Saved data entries
──────
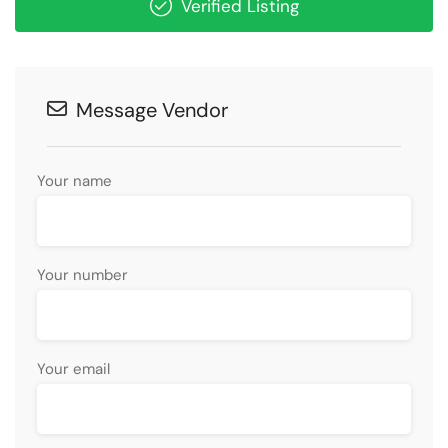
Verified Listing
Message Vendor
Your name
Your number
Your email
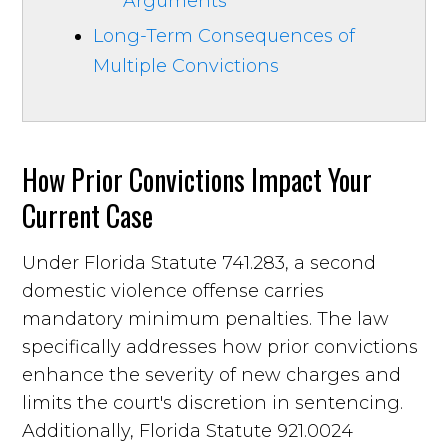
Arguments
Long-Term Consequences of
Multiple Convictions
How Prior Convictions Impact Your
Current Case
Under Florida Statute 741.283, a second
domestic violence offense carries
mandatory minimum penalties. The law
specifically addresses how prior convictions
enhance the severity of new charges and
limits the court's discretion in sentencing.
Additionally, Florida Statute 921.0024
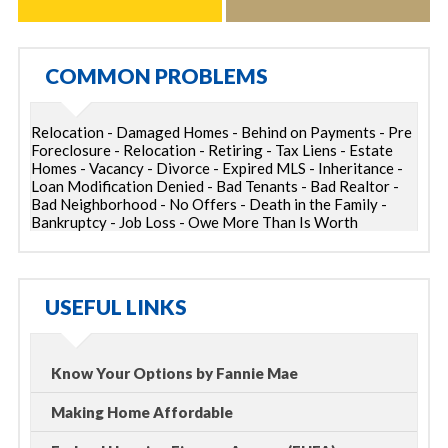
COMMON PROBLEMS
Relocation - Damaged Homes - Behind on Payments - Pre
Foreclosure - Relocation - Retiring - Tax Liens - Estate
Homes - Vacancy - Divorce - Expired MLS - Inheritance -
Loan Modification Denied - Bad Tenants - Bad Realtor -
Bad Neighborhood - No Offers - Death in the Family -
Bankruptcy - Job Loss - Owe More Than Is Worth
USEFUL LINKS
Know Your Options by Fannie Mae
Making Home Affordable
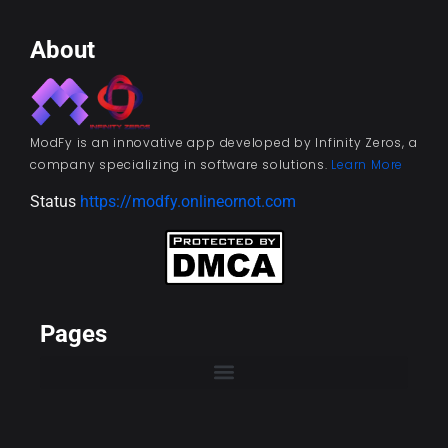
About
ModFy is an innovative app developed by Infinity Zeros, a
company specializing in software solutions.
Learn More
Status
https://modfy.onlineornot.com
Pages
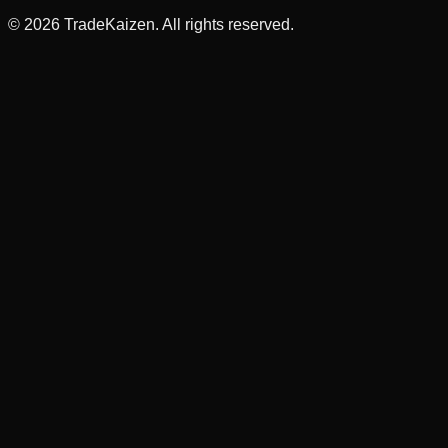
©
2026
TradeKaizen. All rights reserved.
──────
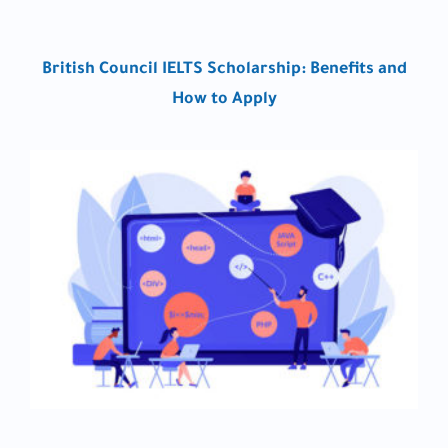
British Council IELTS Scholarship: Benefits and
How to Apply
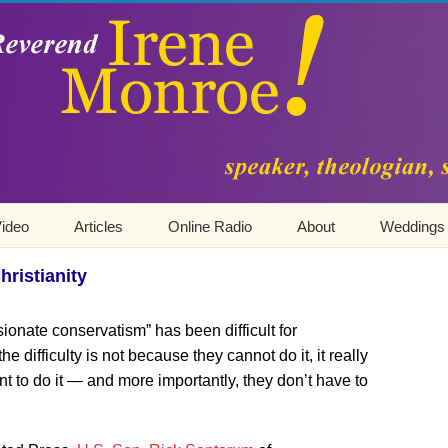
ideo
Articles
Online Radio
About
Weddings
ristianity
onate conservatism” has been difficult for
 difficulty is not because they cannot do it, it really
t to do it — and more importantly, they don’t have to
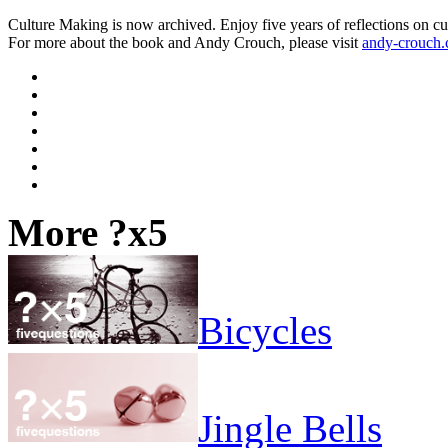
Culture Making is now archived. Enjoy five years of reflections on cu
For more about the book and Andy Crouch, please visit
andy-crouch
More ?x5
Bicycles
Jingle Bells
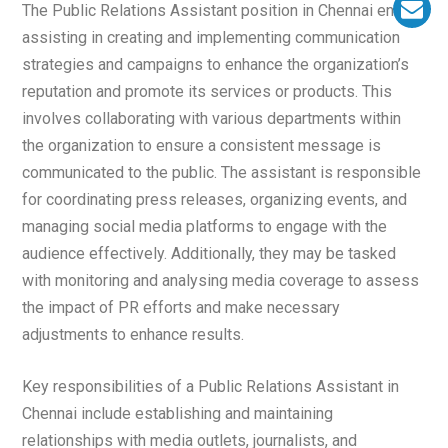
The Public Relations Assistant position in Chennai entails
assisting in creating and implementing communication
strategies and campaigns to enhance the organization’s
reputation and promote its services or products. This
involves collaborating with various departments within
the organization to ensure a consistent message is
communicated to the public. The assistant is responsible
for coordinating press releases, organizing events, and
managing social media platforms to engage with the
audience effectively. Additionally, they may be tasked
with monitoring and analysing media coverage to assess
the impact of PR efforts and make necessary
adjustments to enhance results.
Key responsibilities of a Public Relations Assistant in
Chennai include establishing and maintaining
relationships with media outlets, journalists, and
──────
Reproduce the data above exactly, but only the lines from the one showing "Verified Listing" through the one showing "COMMON PROBLEMS", with both ends kept and the pictures left out.

- _Result for this exercise_:
Verified Listing
Message Vendor
Your name
Your number
Your email
Arguments
Long-Term Consequences of
Multiple Convictions
How Prior Convictions Impact Your
Current Case
Under Florida Statute 741.283, a second
domestic violence offense carries
mandatory minimum penalties. The law
specifically addresses how prior convictions
enhance the severity of new charges and
limits the court's discretion in sentencing.
Additionally, Florida Statute 921.0024
COMMON PROBLEMS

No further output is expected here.